Topps) Sketch cards are returned to us sealed by the artist. Some of you may have seen those labels before. Once received by us here, the cards are opened, sorted, counted and basically run though an approval process. All non-approved cards are sent to the shredder and destroyed. Once those above steps have been completed, all sketches are locked away in a dead-bolted storage closet. There are similar closets on the premises for autographs, relics and original artwork. Several days before final pack-out is to occur, the sketches are packed and sent to whoever is assembling the product, this always varies by product. From there, the cards are re-counted and inserted into the sorters that put them into packs. It is at this step that the replacement cards are pulled at random and returned to Topps Customer Service. Each printer and co-packer has their own security staff observing pack-out, which is incredibly strict considering the rarity and historic value of many of the sports inserts.

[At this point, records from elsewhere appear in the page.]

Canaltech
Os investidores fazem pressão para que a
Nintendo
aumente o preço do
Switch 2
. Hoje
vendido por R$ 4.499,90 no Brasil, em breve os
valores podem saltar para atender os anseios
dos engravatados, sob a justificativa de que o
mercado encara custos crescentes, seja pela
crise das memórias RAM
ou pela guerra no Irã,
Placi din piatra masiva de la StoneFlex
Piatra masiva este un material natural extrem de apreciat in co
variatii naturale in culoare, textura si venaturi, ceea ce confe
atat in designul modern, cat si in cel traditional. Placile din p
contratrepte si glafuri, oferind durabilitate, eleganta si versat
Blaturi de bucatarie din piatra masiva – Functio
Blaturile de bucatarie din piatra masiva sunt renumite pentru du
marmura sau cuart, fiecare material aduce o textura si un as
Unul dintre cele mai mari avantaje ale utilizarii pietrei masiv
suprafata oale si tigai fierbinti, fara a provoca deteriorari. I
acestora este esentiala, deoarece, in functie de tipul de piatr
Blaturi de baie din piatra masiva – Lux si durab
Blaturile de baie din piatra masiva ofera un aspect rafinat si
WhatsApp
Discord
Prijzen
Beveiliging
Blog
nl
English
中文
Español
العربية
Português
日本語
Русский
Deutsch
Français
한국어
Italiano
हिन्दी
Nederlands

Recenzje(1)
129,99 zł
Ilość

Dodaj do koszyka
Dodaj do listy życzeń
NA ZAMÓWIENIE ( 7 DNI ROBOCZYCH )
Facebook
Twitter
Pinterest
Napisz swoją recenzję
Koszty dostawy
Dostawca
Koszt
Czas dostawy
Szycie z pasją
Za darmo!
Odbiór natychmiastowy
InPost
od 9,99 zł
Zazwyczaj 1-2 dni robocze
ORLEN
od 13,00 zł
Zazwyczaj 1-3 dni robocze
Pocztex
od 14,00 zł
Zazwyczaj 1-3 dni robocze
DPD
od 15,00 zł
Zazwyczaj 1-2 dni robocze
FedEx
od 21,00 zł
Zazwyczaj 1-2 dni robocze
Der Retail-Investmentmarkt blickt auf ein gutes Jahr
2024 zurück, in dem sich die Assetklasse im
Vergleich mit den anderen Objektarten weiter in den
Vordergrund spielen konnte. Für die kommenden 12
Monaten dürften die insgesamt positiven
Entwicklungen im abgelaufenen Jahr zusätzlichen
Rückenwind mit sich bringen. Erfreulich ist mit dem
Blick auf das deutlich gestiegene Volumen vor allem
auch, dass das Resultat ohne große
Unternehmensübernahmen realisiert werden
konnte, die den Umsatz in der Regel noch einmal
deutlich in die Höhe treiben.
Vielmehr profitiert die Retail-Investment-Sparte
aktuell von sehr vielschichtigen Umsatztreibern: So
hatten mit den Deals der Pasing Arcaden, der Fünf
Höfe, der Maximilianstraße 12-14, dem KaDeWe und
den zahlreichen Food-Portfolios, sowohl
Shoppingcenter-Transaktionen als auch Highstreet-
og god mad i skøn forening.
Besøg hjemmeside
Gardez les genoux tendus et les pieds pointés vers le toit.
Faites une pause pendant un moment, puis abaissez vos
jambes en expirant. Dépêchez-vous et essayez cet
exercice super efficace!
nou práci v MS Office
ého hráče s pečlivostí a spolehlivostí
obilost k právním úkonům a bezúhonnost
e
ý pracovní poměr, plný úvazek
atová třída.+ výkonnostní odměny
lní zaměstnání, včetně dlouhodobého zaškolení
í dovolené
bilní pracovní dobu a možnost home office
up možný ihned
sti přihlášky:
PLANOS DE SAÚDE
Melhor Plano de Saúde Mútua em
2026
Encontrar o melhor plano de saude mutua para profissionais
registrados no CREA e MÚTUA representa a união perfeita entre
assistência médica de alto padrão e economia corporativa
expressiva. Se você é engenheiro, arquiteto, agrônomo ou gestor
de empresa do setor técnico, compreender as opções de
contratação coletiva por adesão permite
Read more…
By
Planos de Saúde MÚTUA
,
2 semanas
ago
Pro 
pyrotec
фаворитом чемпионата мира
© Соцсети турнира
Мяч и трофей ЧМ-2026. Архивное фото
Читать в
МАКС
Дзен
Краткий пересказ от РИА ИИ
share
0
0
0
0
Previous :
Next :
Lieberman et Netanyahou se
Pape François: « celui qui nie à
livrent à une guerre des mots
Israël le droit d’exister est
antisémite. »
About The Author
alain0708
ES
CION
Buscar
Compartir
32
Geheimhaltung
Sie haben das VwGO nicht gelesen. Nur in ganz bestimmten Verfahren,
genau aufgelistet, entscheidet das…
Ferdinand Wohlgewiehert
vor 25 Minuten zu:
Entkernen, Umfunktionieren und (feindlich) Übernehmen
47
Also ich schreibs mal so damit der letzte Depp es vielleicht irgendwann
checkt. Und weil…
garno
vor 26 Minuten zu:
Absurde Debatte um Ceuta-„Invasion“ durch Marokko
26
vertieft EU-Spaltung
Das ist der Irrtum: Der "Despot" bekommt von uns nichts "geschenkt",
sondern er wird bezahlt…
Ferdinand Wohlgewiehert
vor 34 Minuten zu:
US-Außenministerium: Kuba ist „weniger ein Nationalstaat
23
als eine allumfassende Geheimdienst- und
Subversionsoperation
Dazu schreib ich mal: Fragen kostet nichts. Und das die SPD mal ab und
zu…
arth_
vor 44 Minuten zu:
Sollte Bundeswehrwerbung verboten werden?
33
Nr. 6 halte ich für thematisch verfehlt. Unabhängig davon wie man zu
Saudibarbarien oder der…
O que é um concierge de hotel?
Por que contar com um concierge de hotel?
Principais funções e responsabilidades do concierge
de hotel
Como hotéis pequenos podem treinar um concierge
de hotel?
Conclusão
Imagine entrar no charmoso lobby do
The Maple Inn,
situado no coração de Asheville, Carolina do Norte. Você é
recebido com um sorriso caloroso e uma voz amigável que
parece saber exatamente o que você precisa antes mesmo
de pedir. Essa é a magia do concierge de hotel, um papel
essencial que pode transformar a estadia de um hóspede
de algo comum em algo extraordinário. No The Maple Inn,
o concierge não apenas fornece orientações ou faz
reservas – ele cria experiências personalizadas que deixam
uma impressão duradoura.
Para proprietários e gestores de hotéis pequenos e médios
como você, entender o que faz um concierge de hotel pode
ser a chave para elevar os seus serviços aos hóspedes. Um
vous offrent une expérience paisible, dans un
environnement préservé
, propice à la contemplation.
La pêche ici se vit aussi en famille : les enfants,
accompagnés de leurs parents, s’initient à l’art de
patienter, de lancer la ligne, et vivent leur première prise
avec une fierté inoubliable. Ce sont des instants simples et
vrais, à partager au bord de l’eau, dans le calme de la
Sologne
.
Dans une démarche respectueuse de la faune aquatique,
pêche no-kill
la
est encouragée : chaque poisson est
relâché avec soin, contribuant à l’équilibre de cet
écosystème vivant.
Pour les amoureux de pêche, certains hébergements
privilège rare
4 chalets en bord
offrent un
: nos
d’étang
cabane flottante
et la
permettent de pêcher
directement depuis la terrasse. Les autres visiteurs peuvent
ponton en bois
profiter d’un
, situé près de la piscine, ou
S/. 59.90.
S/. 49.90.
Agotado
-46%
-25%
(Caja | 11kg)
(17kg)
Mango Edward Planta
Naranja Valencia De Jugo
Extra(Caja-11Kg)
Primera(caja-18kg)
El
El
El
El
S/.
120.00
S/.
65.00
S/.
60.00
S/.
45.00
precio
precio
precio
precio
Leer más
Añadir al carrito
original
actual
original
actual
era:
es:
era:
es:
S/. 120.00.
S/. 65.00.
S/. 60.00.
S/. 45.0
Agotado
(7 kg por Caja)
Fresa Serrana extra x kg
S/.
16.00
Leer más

SK #2) Does Topps ever give or sell sketch cards to employees, dealers, or anyone else instead of placing them in packs or keeping them as replacements?
Topps) Absolutely not. An overwhelming majority of cards are placed into packs. As you mentioned, the only cards that are held back are replacements.
SK #3) Is Topps aware of the seller mentioned [although not specifically] above? Has Topps received reports from concerned collectors?
Topps) We have received reports of a specific seller, and that case is being investigated.
SK #4) If so, was Topps previously aware of this?
Topps) Please see 4 above.
SK #5) Either way, is this being looked into and is there anything to report?
Topps) Please see 4 above.
Concerning replacement sketches:
SK #1) How are replacement cards chosen?
Topps) Entirely at random as they are being mixed into packs. This is to replicate the ratios found in the actual product. In some cases if an artist is late and does not meet the deadline, those cards may also be used as replacements.
SK #2) Are puzzle pieces (from multi-card panels) ever pulled as replacement cards?
Topps) If they are, and I am sure some do get pulled into the replacements allotment, it is totally random.
SK #3) What does Topps do with replacements that don't get used?
Topps) These are filed for future requests and kept until supplies are depleted. We still get replacement requests for the very first Clone Wars, Revenge of the Sith and The Lord of the Rings Evolution.
I would personally like to thank David and Topps for answering these questions for the collectors.